(Page-level text extractions)
================================
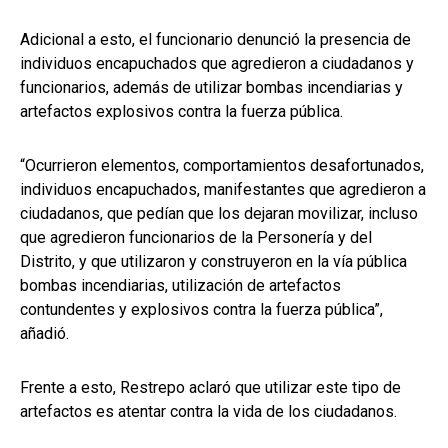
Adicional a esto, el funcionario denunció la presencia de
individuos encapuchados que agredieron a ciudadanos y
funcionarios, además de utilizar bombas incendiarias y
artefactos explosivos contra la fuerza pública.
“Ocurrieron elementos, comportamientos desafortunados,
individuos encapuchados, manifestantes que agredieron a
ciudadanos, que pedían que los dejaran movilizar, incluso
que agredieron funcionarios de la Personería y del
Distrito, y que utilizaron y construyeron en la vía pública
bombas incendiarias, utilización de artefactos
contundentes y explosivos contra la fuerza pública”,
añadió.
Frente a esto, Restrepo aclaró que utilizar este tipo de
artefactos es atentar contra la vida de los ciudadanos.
================================
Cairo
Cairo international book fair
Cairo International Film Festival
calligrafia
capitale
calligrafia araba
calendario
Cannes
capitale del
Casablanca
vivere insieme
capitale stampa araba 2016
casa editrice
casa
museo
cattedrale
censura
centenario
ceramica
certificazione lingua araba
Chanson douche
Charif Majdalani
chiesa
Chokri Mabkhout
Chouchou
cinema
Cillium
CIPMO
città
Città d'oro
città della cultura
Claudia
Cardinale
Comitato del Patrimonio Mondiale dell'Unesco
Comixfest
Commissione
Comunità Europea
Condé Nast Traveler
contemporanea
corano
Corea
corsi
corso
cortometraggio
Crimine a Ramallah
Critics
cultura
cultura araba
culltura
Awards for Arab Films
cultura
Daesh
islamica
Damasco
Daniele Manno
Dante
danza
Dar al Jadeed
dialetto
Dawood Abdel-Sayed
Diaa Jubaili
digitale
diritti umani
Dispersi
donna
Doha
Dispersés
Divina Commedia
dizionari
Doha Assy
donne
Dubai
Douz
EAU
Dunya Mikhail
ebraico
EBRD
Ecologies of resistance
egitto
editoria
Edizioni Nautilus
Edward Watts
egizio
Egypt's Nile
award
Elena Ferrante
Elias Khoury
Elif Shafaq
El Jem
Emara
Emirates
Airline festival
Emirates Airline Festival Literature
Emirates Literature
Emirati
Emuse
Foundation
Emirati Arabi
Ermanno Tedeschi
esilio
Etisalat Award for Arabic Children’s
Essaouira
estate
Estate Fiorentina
================================
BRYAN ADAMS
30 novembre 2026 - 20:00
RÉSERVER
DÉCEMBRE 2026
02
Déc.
================================
WHAT YOU NEED TO DO: Checking each line above, count the ones that hold the word "explosivos" and state the total alone.

EXERCISE ANSWER: 2